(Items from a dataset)
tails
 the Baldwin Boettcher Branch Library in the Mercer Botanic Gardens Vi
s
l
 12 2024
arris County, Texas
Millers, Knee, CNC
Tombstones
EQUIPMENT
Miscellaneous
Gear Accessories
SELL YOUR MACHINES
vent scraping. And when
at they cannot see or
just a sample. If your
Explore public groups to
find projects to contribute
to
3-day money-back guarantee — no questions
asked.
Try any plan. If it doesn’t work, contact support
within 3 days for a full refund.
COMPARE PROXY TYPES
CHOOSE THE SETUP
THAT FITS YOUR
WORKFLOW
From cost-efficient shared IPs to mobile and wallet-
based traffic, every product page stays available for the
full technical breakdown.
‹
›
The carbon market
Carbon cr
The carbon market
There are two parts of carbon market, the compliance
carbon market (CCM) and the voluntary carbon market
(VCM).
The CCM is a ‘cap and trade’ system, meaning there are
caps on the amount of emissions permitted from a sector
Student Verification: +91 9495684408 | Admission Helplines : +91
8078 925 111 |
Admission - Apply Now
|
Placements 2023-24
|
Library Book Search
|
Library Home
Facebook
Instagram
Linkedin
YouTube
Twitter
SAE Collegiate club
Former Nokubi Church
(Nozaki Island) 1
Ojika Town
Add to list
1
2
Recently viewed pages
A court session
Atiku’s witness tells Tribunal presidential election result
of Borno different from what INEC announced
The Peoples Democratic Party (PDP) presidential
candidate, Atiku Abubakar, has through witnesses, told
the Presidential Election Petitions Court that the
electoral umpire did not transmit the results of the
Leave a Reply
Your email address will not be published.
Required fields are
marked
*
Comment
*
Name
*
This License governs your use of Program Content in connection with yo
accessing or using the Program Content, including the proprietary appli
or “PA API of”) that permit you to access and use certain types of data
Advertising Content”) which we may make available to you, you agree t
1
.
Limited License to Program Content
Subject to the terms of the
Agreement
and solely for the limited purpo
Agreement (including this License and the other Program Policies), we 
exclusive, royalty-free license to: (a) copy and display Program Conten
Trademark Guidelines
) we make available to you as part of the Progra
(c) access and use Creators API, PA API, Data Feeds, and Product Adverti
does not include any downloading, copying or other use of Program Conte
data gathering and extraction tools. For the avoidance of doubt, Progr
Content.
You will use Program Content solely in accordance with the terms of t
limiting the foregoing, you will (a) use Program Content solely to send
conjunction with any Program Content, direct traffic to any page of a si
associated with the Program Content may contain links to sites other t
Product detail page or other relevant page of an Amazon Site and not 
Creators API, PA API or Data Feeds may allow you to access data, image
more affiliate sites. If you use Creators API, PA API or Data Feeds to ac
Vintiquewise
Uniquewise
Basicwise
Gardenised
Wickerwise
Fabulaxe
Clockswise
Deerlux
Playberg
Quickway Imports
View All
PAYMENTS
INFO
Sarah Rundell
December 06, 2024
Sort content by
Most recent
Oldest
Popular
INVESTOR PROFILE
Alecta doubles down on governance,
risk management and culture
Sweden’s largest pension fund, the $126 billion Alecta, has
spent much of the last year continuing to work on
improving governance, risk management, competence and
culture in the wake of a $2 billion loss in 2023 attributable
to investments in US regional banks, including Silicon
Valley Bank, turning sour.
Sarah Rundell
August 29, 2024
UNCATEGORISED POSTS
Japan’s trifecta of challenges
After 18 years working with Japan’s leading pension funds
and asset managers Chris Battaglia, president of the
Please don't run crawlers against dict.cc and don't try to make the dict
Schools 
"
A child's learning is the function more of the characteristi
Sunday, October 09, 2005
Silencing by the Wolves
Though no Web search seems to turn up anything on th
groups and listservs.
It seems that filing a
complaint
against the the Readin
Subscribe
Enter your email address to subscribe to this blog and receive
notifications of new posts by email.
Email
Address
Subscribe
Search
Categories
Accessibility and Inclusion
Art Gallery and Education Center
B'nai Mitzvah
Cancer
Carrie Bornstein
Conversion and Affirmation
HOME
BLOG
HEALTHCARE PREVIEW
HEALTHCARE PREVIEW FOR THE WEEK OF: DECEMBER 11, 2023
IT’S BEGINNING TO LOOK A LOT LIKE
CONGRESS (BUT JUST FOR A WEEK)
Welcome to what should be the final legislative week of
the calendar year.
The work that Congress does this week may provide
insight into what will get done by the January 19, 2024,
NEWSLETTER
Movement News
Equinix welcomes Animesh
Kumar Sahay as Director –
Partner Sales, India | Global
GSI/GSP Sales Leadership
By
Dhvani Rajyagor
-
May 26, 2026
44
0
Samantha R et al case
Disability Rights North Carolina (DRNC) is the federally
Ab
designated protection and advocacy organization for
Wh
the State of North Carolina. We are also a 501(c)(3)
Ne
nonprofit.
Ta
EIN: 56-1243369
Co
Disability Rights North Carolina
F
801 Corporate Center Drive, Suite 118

**About this task:**
Proceeding from the line containing "vent scraping. And when" through the line containing "CHOOSE THE SETUP", transcribe the lines above exactly, both end lines included.

**Exercise result:**
vent scraping. And when
at they cannot see or
just a sample. If your
Explore public groups to
find projects to contribute
to
3-day money-back guarantee — no questions
asked.
Try any plan. If it doesn’t work, contact support
within 3 days for a full refund.
COMPARE PROXY TYPES
CHOOSE THE SETUP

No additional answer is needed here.